А сзади ехал Мельник, то и дело сползавший с лошади. Он был так пьян, что едва держался в седле. Говорят же про пьяного, что он самого черта видал. Мельник был бледен как мел. Он не стал вежливо снимать капюшон или шляпу, не стал ждать, пока кто-нибудь еще заговорит. Громким голосом, будто Пилат на карнавальной сцене, он заорал, обращаясь к нашему Хозяину:
– Клянусь кровью и костями Христовыми, Гарри! А вот у меня какая благородная история есть! С ней я Рыцаря на милю обскачу! – И тут же рыгнул.

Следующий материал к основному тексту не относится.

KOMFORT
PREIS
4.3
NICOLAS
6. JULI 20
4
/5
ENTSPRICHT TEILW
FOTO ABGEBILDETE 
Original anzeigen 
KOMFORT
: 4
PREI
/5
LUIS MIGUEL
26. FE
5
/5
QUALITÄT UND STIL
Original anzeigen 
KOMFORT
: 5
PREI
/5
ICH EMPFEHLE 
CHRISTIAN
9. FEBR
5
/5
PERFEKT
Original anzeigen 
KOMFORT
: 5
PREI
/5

Гарри видел, что Мельник пьян, и попытался его угомонить.
– Погоди немного, Робин, – сказал он. – Пускай следующую историю расскажет кто-нибудь другой, а ты свою попозже расскажешь. В этом деле порядок надо соблюдать.
– Вот еще, в божью душу! И не подумаю ждать. Я сейчас хочу. Иначе я сам поеду, и ну вас всех!
– Ну, говори тогда, чтоб тебя черти драли! – отвечал ему Гарри. – И дурак же ты! Ты, видать, мозги свои в бочке эля утопил!
– А ну-ка, вы все, послушайте меня! – сказал Мельник. – Да, не спорю, я пьян. Чего уж тут отпираться. Так что, если я буду браниться или в словах путаться, то вините в этом не меня, а саутуоркское пиво! Вот и всё. И точка. Я вам расскажу историю про плотника и его жену и про то, как молодой школяр плотника обдурил. Ну, вы понимаете, о чем я.
Тут его сердито прервал Мажордом:
– Хватит! Прекрати изрыгать всю эту нелепую похабщину! Только слова попусту жуешь. Это грешно и глупо – клеветать на всех, позорить жен. Зачем очернять добрых людей? Как будто и поговорить больше не о чем.
Мельник сразу же ответил ему:
– Освальд, дорогой мой брат! Знаешь старую пословицу? «Кто не женат, тот не будет рогат!» Я не говорю, что ты тоже рогоносец. Откуда мне знать. Конечно, и хороших жен на свете немало. Если меня спросишь, я отвечу: пожалуй, на тысячу хороших всего одна плохая найдется. Да ты и сам, наверно, не хуже меня это знаешь. Если ты не сумасшедший, конечно. Так зачем ты кипятишься? Я ведь тоже женат, как и ты. И клянусь всем святым, что у меня есть, что жена мне верна. Клянусь – дайте подумать, клянусь моими волами, – что я не рогоносец. Ну, по крайней мере, надеюсь, что это так. Никакой муж не пожелал бы открыть тайны Господа и тайны собственной жены. Пока ему дано вкушать от благодати Божьей, что явлена ему в виде женского тела, не стоит ему больше ни о чем заботиться.